On a warm weekend in August, Israelis and Palestinians were once again found on opposing sides of a table – but this time, it was with the absence of violence or disagreement.
“I can’t see any borders here,” Jewish citizen Linda Menhuin Abdel Aziz told CBC. “Everyone is together and I just love it”
The event was organized by peace group Kulna Yerushalayim, which means “We are all Jerusalem.” For many, this was a rare moment that would only take place a few times in a lifespan. Political and religious differences were set aside in order to facilitate an atmospheric mutual respect.

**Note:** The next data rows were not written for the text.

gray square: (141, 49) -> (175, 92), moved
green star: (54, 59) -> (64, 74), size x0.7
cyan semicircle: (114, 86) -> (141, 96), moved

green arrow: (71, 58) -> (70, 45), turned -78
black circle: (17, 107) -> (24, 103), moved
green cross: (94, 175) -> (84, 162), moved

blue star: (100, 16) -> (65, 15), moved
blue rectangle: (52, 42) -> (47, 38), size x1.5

Inside the building, the dimly lit halls emitted an inviting energy devoid of political confrontation and vibrant colors of attendee’s wares and decorations. Diners shared alcohol, watermelon, and cigarettes while the walls reverberated with the competing sounds of children’s laughter and arabic music – a stage had been set for a night the Palestinians and Israelis would not forget.

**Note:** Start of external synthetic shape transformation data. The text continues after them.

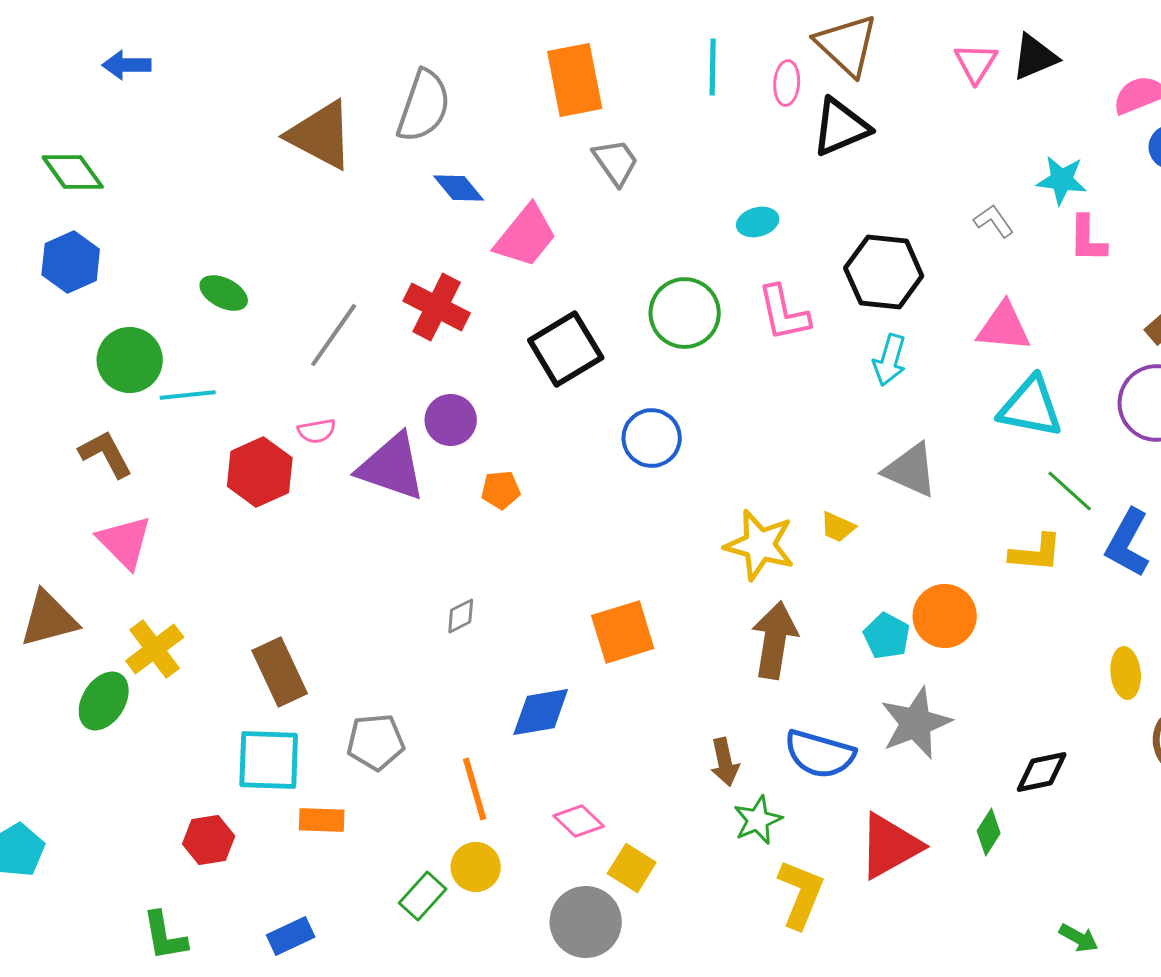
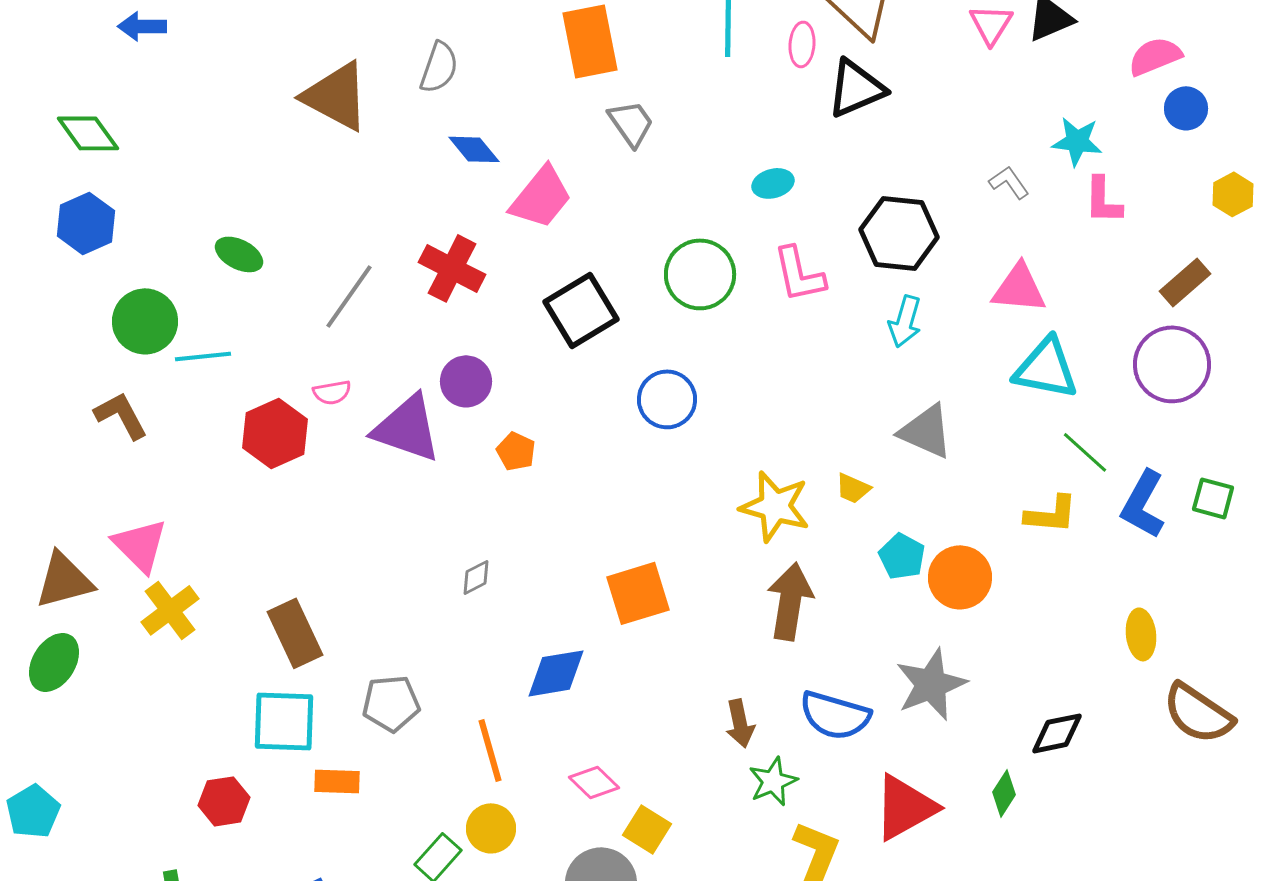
gray semicircle: (424, 106) -> (439, 67), size x0.7
orange pentagon: (501, 490) -> (516, 451), turned 30
pink triangle: (125, 542) -> (140, 545), moved
cyan pentagon: (887, 636) -> (902, 556), moved
green ellipse: (104, 701) -> (54, 662), moved

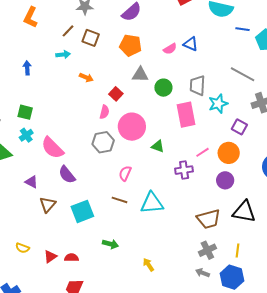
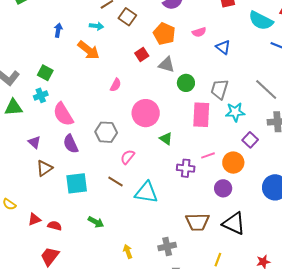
pink semicircle: (170, 49) -> (199, 32), moved
orange arrow: (86, 77) -> (89, 50), moved, size x1.6
red square: (116, 94) -> (142, 55), moved
pink semicircle: (104, 112) -> (116, 85), moved
gray hexagon: (103, 142) -> (106, 132), moved
gray cross: (207, 250) -> (167, 247), moved

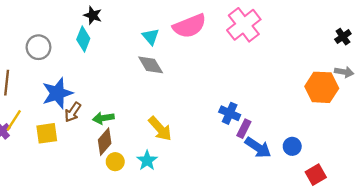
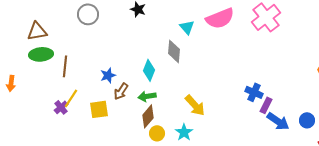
cyan diamond: (83, 39) -> (149, 70), moved
gray circle: (38, 47) -> (88, 14), moved
gray diamond: (151, 65) -> (174, 51), moved, turned 35
blue star: (57, 93) -> (108, 75), size x0.6

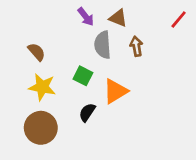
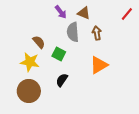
brown semicircle: (37, 52) -> (39, 42), moved
orange triangle: (115, 91) -> (99, 65), moved

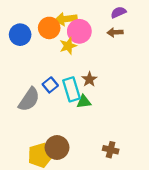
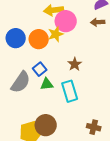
orange circle: (49, 28) -> (39, 39), moved
blue circle: (20, 35) -> (16, 38), moved
cyan rectangle: (72, 89) -> (70, 91), moved
green triangle: (84, 102) -> (47, 84), moved

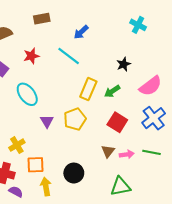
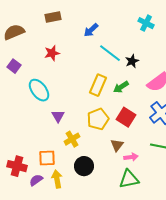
red star: (31, 56) -> (52, 53), moved
cyan line: (69, 56) -> (110, 53), moved
yellow pentagon: (75, 119) -> (98, 119), moved
yellow cross: (17, 145) -> (72, 139), moved
pink arrow: (127, 154) -> (131, 157), moved
purple semicircle: (16, 192) -> (36, 180), moved, turned -64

As the games took place, converted Jewish men revisited the arabic diction they once spoke, and Muslims adapted to the Israeli game rules, both acting in an effort to preserve the peace necessary for participation in this culturally shared game.
Mahmud al-Rifai, a Palestinian organizer of the event told the Times of Israel, “The situation is not what the politicians try to sell to us – look at how much Jerusalem residents want something like this.”
Though the event only lasted a period of 4 days, it was a functioning model for the potential unification that could be worked towards in the future.